Try it = Every line below that has "Head" in it should be copied.
* * * * * * *
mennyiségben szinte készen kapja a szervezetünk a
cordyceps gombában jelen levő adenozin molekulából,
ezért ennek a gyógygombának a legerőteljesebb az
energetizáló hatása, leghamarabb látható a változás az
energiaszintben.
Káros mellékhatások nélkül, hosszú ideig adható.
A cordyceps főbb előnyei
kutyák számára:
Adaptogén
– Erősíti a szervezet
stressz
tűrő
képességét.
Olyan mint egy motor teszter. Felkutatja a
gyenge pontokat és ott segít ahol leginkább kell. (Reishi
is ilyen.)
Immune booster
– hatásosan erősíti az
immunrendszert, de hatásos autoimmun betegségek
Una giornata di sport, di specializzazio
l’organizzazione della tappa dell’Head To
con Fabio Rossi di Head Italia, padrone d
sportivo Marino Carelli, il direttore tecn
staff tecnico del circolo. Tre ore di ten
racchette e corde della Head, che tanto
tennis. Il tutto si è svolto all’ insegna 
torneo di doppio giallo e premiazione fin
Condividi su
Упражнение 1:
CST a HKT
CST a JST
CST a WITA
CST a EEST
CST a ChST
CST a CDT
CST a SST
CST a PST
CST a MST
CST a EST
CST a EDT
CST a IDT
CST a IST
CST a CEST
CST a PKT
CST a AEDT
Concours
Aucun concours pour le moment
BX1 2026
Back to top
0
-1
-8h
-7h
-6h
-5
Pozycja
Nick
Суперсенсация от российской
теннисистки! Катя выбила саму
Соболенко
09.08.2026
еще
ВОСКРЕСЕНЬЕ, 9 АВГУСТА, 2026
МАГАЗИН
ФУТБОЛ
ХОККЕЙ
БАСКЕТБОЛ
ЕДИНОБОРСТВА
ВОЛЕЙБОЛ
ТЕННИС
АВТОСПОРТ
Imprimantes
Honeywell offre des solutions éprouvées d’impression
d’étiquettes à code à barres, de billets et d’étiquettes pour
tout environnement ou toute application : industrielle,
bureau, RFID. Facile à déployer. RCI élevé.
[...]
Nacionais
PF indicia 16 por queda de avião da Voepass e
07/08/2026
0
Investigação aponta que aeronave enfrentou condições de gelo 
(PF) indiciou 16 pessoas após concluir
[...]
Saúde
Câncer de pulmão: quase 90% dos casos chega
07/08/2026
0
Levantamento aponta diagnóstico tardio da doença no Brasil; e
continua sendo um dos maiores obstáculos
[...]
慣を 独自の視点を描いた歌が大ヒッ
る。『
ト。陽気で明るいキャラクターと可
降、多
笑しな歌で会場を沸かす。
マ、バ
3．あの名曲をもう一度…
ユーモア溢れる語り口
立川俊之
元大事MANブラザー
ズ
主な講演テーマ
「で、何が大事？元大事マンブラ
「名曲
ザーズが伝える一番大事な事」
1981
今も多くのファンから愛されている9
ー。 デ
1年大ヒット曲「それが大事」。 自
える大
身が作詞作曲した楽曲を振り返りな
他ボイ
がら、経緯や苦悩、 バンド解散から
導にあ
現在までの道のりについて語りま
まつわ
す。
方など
* * * * * * *
Task answer =
l’organizzazione della tappa dell’Head To
con Fabio Rossi di Head Italia, padrone d
racchette e corde della Head, che tanto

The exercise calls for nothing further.